Fu, etale cohomology theory, revised edition, world scienti. Given a presheaf of sets g, we define the free abelian presheaf on g, denoted zg. An oxmodule is called free if it is isomorphic to a direct sum of some. A homotopy lierinehart resolution and classical brst cohomology kjeseth, lars, homology, homotopy and applications, 2001. All schemes are taken to be noetherian and separated 1 introduction the development of etale cohomology was motivated by work on the weil conjectures, which state that localzeta functions x. More generally, there is etale generalized cohomology theory with coefficients in sheaves of spectra on the etale site jardine 97. Etale cohomology theory nankai tracts in mathematics by lei fu. The most important examples of generalized cohomology theories are theory and the various cobordism theories. C czzk is a free exterior algebra with klgenerators. Cohomology theories in algebraic geometry cohomology theories in motivic stable homotopy theory andreas holmstrom universitetet i oslo 12 sep 2012. Etale cohomology theory by lei fu overdrive rakuten.

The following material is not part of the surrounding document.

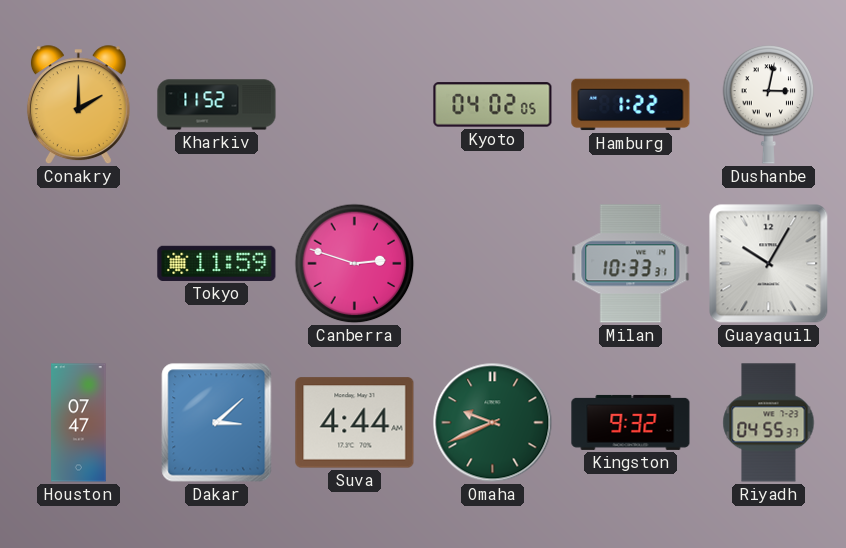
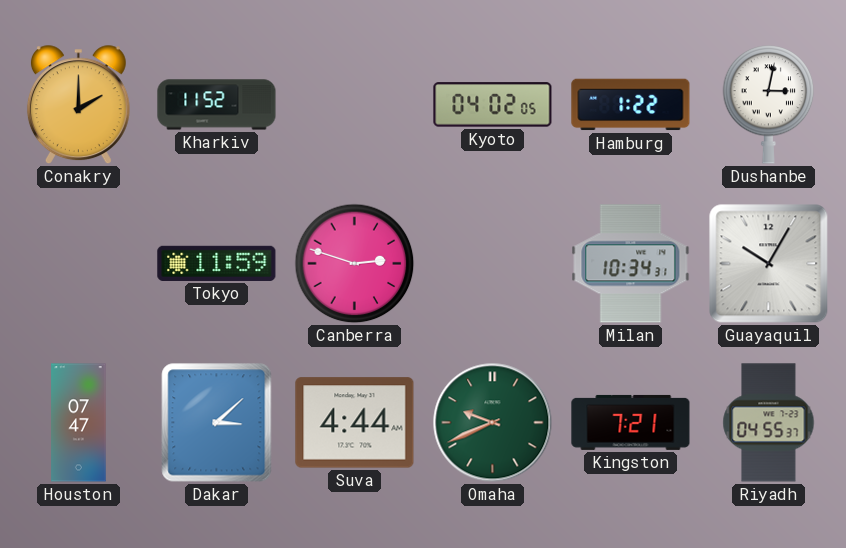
Milan: 10:33 -> 10:34
Kingston: 9:32 -> 7:21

These are the notes for a course taught at the university of michigan in w89 as math 732and in w98 as math 776. Etale cohomology lei zhang february 8, 2017 introduction in this course we are going to follow closely sga1 and sga4 to develop an abstract framwork of fundamental groups and cohomology theory. This book gives new and complete proofs of both thomasons. In mathematics, the etale cohomology groups of an algebraic variety or scheme are algebraic analogues of the usual cohomology groups with finite coefficients of a topological space, introduced by grothendieck in order to prove the weil conjectures. For example, the first cohomology group of a complex elliptic curve is a free. Show that two compactly supported functions f and g di. This book covers the main materials in sga 1, sga 4, sga 4 12 and sga 5 on etale cohomology theory, which includes decent theory, etale fundamental groups, galois cohomology, etale cohomology, derived categories, base change theorems, duality, and ladic cohomology. Etale cohomology theory lei fu chern institute of mathematics, nankai university, china. This book covers the main materials in sga 1, sga 4, sga 4 12 and sga 5 on etale cohomology theory, which includes decent theory, etale fundamental groups, galois cohomology, etale cohomology, derived categories, base change theorems, duality, and. A very nice feature of fus work is the inclusion of some relevant. This sections states the classical formulation of the eilenbergsteenrod axioms due to eilenbergsteenrod 52, i. The investigation of the path cohomology from this framework, leads to a subtle version of poincare lemma for digraphs, which follows from the construction of the cw complex. All schemes are taken to be noetherian and separated 1 introduction the development of etale cohomology was motivated by work on the weil conjectures, which state that local.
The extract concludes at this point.